_TO DO_
Please output only the lines that run from the line containing "tenemos las dos" through the end of the material below, exactly.

+++

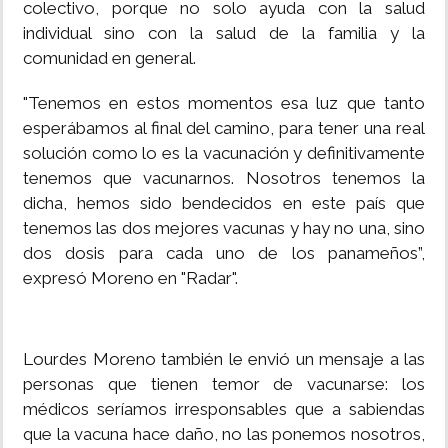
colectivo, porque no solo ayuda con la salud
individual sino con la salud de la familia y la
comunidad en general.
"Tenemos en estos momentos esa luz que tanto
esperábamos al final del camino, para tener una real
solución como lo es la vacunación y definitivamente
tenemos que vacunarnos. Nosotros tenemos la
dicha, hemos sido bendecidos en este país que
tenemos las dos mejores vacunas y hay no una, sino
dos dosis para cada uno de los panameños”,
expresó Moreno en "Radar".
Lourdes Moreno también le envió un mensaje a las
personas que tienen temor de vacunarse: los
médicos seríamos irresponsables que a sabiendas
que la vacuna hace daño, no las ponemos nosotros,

+++

_YOUR RESPONSE_
tenemos las dos mejores vacunas y hay no una, sino
dos dosis para cada uno de los panameños”,
expresó Moreno en "Radar".
Lourdes Moreno también le envió un mensaje a las
personas que tienen temor de vacunarse: los
médicos seríamos irresponsables que a sabiendas
que la vacuna hace daño, no las ponemos nosotros,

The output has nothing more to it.